The chemical structure of the Hawaiian mantle plume

Abstract

The Hawaiian–Emperor volcanic island and seamount chain is usually attributed to a hot mantle plume, located beneath the Pacific lithosphere, that delivers material sourced from deep in the mantle to the surface1,2,3,4,5. The shield volcanoes of the Hawaiian islands are distributed in two curvilinear, parallel trends (termed ‘Kea’ and ‘Loa’), whose rocks are characterized by general geochemical differences2,3,4,5. This has led to the proposition that Hawaiian volcanoes sample compositionally distinct, concentrically zoned, regions of the underlying mantle plume4,5. Melt inclusions, or samples of local magma ‘frozen’ in olivine phenocrysts during crystallization, may record complexities of mantle sources6, thereby providing better insight into the chemical structure of plumes.

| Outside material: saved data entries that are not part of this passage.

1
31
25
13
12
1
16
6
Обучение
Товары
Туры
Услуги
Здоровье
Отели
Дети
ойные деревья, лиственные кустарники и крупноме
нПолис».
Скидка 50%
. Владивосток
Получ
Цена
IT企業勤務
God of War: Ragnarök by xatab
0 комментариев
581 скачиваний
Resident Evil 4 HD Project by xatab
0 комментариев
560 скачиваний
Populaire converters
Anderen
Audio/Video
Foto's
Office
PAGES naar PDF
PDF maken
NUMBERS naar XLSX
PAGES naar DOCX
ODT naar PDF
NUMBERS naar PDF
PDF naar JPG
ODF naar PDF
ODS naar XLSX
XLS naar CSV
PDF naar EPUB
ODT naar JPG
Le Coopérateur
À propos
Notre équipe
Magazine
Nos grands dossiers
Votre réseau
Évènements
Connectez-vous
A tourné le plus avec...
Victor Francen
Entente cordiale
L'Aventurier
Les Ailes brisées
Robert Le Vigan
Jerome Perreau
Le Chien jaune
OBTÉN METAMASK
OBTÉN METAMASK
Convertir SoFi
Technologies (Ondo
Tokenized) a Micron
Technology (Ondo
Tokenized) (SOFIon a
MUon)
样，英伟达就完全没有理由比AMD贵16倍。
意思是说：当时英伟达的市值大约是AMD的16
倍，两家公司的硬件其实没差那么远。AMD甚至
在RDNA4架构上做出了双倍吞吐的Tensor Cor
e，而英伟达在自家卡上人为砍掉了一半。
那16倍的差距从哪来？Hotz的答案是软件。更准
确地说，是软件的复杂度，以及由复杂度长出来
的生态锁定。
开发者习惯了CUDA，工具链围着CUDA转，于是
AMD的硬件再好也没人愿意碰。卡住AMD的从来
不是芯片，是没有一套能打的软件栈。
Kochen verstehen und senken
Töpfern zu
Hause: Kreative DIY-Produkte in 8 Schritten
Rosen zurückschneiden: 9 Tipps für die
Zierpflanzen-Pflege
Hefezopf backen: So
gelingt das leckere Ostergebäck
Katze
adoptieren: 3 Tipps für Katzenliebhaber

Here we report the discovery of both Kea- and Loa-like major and trace element compositions in olivine-hosted melt inclusions in individual, shield-stage Hawaiian volcanoes—even within single rock samples. We infer from these data that one mantle source component may dominate a single lava flow, but that the two mantle source components are consistently represented to some extent in all lavas, regardless of the specific geographic location of the volcano. We therefore suggest that the Hawaiian mantle plume is unlikely to be compositionally concentrically zoned. Instead, the observed chemical variation is probably controlled by the thermal structure of the plume.